Lovers Key is a pristine barrier island and a state park, which gives it solitary beaches and long nature trails. For years the only way to get there was by boat, which kept it remote and a great place to steal away and spend some time with your significant other. It hasn't been developed, so there are still a lot of secluded romantic places to relax and unwind, for just the two of you.



Located immediately south of Fort Myers Beach are four small islands that form Lovers Key State Park - Inner Key, Long Key, Black Island and of course Lovers Key. Lovers Key was formerly known as Carl E. Johnson Park, which has over 1,000 acres of land, including two miles of beach surrounding the Gulf of Mexico, some backwater canals, lagoons and trails. In order to get to the park in current time, you can take two routes. From the north, you need to go through Fort Myers Beach; from the south, you must travel through Bonita Beach. There is a charge to get in, but it is minimal.



Lovers Key State Park came into existence after an acquisition by the State of Florida, in 1983, and a 1996 merger with Carl E. Johnson County Park on the southern end. There are several artesian wells on Black Island that provide a source of fresh water. From the early 1900’s up until the late 1950’s, fish camps were set up in many areas of Black Island, but were later abandoned when planning for development began. When these islands were slated for development, in the 1960’s and 70’s, the natural plant life was highly disturbed in preparation, such as the Mangrove wetlands, which were altered to uplands by dredging a canal system through Black Island.



Then when Hurricane Charley hit in August of 2004, Lovers Key was a group of wilderness islands with tall Australian Pines, where tangles of Mangroves dominated the landscape so thickly that walking the beach was all but impossible. The mangroves and underbrush extended in some places to the gulf shoreline; damage to them and loss of beach sand was so extensive from the hurricane that cleanup and beach restoration was necessary. The barrier island of Lovers Key, with the removal of most of the trees and bushes, was left as a wide, sandy shell-strewn beach with little of the natural flavor that formerly characterized it. The State of Florida, however, is in the process of restoring the natural plant life by removing the exotic vegetation and allowing native plants to return or be planted.

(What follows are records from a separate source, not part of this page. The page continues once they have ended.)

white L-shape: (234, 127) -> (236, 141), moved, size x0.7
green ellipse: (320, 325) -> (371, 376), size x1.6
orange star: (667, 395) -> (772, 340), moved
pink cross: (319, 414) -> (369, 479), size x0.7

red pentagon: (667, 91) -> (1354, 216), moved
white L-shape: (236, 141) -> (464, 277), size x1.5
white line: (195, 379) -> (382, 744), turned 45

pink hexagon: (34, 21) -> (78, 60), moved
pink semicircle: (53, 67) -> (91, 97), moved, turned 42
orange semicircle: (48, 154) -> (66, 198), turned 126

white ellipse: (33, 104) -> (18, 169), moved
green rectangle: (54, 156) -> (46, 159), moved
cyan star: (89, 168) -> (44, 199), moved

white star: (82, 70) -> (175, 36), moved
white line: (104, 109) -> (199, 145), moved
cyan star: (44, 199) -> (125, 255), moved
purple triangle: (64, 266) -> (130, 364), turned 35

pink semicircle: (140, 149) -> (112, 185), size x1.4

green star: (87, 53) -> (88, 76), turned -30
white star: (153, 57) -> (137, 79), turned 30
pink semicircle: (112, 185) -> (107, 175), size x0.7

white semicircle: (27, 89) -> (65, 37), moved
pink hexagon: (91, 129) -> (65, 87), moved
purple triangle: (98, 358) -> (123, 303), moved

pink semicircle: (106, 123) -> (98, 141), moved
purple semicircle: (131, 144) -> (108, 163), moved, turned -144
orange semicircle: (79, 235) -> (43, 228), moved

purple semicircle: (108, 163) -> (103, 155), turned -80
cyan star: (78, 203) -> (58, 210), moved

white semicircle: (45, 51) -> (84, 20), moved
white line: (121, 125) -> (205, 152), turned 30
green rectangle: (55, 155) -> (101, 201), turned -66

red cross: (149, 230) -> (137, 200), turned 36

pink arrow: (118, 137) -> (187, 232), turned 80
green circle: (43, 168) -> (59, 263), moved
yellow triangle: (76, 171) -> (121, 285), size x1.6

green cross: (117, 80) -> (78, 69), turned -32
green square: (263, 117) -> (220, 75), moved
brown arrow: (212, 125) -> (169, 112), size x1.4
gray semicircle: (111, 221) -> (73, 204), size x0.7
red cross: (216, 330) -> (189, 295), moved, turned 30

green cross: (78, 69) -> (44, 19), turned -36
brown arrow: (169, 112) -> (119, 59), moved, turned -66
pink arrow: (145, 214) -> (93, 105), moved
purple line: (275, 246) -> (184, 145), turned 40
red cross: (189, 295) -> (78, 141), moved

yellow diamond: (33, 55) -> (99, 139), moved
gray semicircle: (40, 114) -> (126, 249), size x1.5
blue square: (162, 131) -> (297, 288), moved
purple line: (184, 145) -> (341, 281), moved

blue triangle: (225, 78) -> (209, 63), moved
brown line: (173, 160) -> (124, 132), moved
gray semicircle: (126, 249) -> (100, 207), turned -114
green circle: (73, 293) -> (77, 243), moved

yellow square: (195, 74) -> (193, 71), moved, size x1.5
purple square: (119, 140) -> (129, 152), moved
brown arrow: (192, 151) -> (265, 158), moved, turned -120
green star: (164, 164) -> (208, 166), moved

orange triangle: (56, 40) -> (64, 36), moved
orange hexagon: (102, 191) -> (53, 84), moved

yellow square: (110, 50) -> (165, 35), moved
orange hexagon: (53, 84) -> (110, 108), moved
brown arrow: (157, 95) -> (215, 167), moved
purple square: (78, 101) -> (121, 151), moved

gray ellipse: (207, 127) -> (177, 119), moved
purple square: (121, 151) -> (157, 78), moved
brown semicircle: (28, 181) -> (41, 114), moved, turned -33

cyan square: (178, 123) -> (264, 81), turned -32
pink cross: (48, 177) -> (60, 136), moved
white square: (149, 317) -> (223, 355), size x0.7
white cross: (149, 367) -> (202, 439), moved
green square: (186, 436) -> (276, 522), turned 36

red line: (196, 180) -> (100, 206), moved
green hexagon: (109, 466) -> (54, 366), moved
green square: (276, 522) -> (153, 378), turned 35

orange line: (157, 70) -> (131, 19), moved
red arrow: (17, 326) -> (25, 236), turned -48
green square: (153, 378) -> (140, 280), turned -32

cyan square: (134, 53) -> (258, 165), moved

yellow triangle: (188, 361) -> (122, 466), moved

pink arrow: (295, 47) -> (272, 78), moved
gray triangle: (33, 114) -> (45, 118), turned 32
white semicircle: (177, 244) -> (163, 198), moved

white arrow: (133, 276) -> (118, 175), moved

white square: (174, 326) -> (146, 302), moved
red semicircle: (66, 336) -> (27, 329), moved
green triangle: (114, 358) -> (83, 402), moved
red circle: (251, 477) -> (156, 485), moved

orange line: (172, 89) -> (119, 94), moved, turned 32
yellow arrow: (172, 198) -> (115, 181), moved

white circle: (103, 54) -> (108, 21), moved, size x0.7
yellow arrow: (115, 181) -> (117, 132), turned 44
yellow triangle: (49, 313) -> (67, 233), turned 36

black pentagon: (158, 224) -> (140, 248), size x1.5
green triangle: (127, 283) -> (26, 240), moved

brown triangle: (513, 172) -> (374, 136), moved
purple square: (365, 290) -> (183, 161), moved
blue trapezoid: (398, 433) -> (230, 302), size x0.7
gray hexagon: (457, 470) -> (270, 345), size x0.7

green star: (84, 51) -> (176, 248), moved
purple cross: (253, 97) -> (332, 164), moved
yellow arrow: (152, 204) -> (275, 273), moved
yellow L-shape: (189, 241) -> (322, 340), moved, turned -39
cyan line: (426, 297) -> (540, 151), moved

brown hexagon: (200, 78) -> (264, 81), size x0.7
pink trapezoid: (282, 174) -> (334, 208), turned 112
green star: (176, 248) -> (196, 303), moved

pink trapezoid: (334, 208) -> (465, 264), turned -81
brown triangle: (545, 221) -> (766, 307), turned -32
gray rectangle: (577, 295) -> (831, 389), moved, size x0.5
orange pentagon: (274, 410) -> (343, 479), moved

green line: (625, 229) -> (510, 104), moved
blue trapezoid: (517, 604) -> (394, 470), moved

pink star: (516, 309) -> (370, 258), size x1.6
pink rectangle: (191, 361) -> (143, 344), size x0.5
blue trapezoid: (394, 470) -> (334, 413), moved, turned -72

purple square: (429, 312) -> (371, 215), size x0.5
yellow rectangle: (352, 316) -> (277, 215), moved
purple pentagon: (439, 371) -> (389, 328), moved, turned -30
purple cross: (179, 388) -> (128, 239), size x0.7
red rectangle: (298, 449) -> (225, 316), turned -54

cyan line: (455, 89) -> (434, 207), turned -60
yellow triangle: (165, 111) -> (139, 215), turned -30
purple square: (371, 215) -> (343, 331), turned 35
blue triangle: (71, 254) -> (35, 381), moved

Lovers Key State Park has always been a haven for wildlife; the islands and their waters are home to Alligators, West Indian manatees, bottlenose dolphins, marsh rabbits, and over 40 species of birds, including roseate spoonbills, osprey, Snowy Egret and bald eagles. The two mile long beach is accessible by boardwalk or tram, and is popular for shelling, swimming, picnicking, and sunbathing. Black Island has over five miles of multiuse trails for hiking and bicycling. Fishermen and boaters can launch their vessels from the park's boat ramp located on the bay side of the park. Canoes and kayaks are available to be rented on the grounds, or you can bring your own and launch it at one of the canoe launch sites at the park. There are miles of intersecting waterways to explore in the back-bay areas, so it is worth the effort to rent or bring one. The park's concession offers boat and fishing tours, as well as bicycle rentals and several places to get snacks and drinks located throughout the park.



Lovers Key has a good complement of facilities including outdoor showers, restrooms, shaded picnic areas and two playgrounds. The park is open from 8:00 am till sundown all year round, so come and enjoy exceptional wildlife viewing and photographing opportunities, fantastic shelling, breathtaking sunsets and quiet, secluded beaches for you and your love.